= Wilding v. DNC Services Corp. =

2016 class-action lawsuit

Wilding et al. v. DNC Services Corporation, et al., was a class action lawsuit filed in 2016 against the Democratic National Committee and Debbie Wasserman-Schultz. The plaintiffs, a group of Bernie Sanders supporters, claimed they have been defrauded in the 2016 Democratic presidential primaries.

Their suit was dismissed by Judge William Zloch of the U.S. District Court for the Southern District of Florida for lack of standing. The judge found that none of the plaintiffs had claimed to have donated to the DNC on the basis of promises contained in the DNC charter, and therefore the plaintiffs could not claim to have incurred damages. The court held that "To the extent Plaintiffs wish to air their general grievances with the DNC or its candidate selection process, their redress is through the ballot box, the DNC’s internal workings, or their right of free speech — not through the judiciary."
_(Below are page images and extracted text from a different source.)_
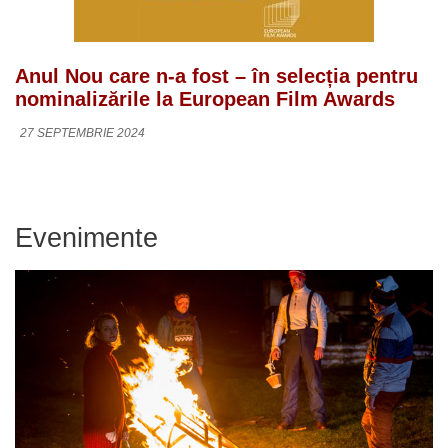
Anul Nou care n-a fost – în selecția pentru
nominalizările la European Film Awards
27 SEPTEMBRIE 2024
Evenimente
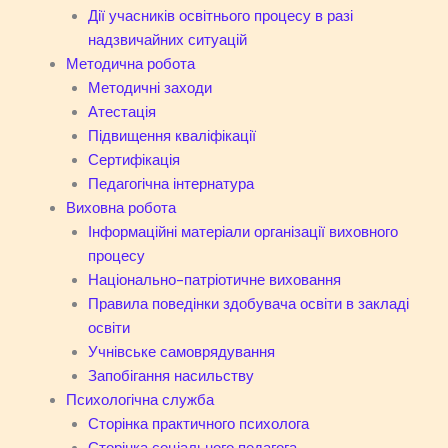
Дії учасників освітнього процесу в разі
надзвичайних ситуацій
Методична робота
Методичні заходи
Атестація
Підвищення кваліфікації
Сертифікація
Педагогічна інтернатура
Виховна робота
Інформаційні матеріали організації виховного
процесу
Національно-патріотичне виховання
Правила поведінки здобувача освіти в закладі
освіти
Учнівське самоврядування
Запобігання насильству
Психологічна служба
Сторінка практичного психолога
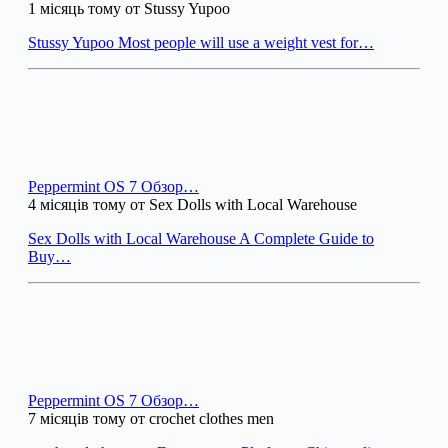
1 місяць тому от Stussy Yupoo
Stussy Yupoo Most people will use a weight vest for…
Peppermint OS 7 Обзор…
4 місяців тому от Sex Dolls with Local Warehouse
Sex Dolls with Local Warehouse A Complete Guide to
Buy…
Peppermint OS 7 Обзор…
7 місяців тому от crochet clothes men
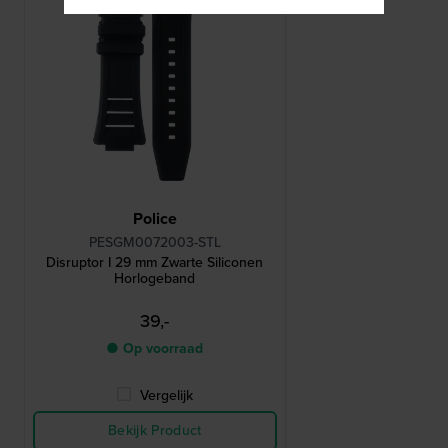
Police
PESGM0072003-STL
Disruptor I 29 mm Zwarte Siliconen
Horlogeband
39,-
● Op voorraad
Vergelijk
Bekijk Product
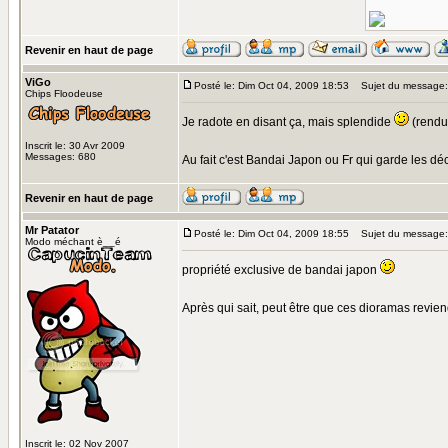
Revenir en haut de page
ViGo
Posté le: Dim Oct 04, 2009 18:53
Sujet du message:
Chips Floodeuse
Je radote en disant ça, mais splendide
(rendu 
Inscrit le: 30 Avr 2009
Messages: 680
Au fait c'est Bandai Japon ou Fr qui garde les dé
Revenir en haut de page
Mr Patator
Posté le: Dim Oct 04, 2009 18:55
Sujet du message:
Modo méchant è__é
propriété exclusive de bandai japon
Après qui sait, peut être que ces dioramas revi
Inscrit le: 02 Nov 2007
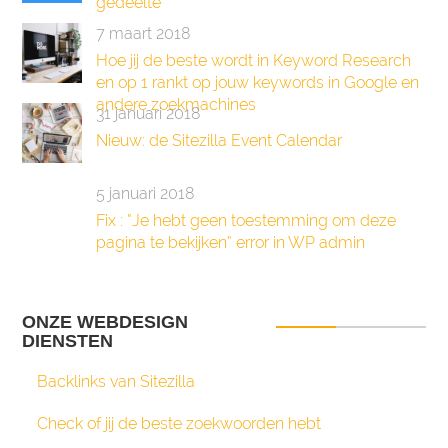
gedeelte
7 maart 2018
Hoe jij de beste wordt in Keyword Research
en op 1 rankt op jouw keywords in Google en
andere zoekmachines
31 januari 2018
Nieuw: de Sitezilla Event Calendar
5 januari 2018
Fix : “Je hebt geen toestemming om deze
pagina te bekijken” error in WP admin
ONZE WEBDESIGN
DIENSTEN
Backlinks van Sitezilla
Check of jij de beste zoekwoorden hebt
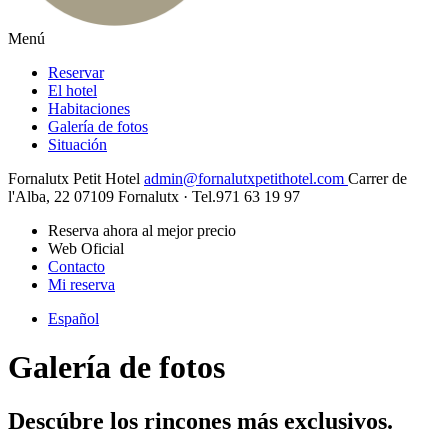
Menú
Reservar
El hotel
Habitaciones
Galería de fotos
Situación
Fornalutx Petit Hotel
admin@fornalutxpetithotel.com
Carrer de
l'Alba, 22
07109
Fornalutx
· Tel.971 63 19 97
Reserva ahora al mejor precio
Web Oficial
Contacto
Mi reserva
Español
Galería de fotos
Descúbre los rincones más exclusivos.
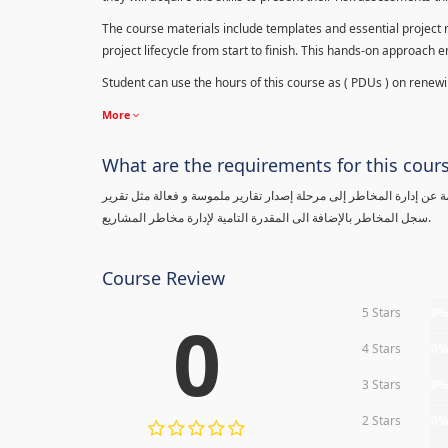
The course materials include templates and essential project ri
project lifecycle from start to finish. This hands-on approach 
Student can use the hours of this course as ( PDUs ) on renewing
More
What are the requirements for this cour
معلومة عن إدارة المخاطر إلى مرحلة إصدار تقارير ملموسة و فعالة مثل تقرير
سجل المخاطر بالإضافة الى المقدرة التامية لإدارة مخاطر المشاريع.
Course Review
5 Stars
0
0
4 Stars
0
3 Stars
0
2 Stars
0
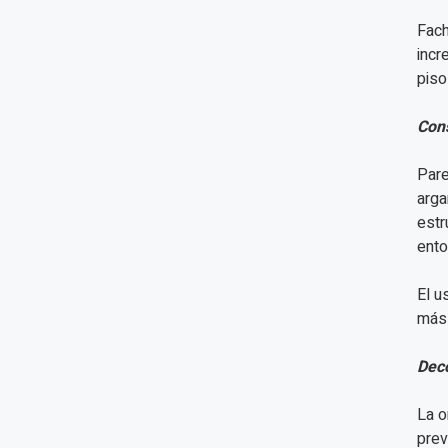
Fach
incr
piso
Cons
Pare
arga
estr
ento
El u
más 
Deco
La o
prev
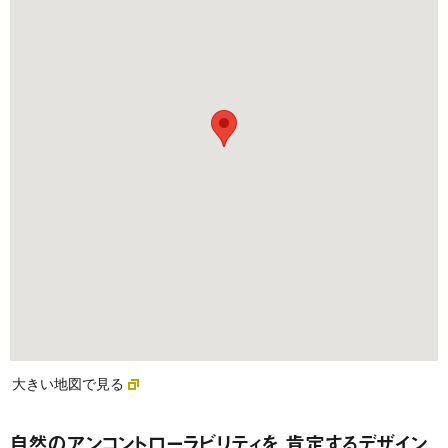
大きい地図で見る
自然のアンコントローラビリティを 肯定するデザイン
In 2019, the U.S. Court of Appeals for the Eleventh Circuit, in a unanimous panel decision, held that the plaintiffs' complaint failed on a "number of jurisdictional and substantive grounds" and affirmed the dismissal. The court held that the plaintiffs' claims of fraud, negligent misrepresentation, consumer law violations, and unjust enrichment failed on the merits and directed those claims to be dismissed with prejudice. The court held that plaintiffs' claims of negligence and breach of fiduciary duty failed for lack of standing, and directed those claims to be dismissed without prejudice.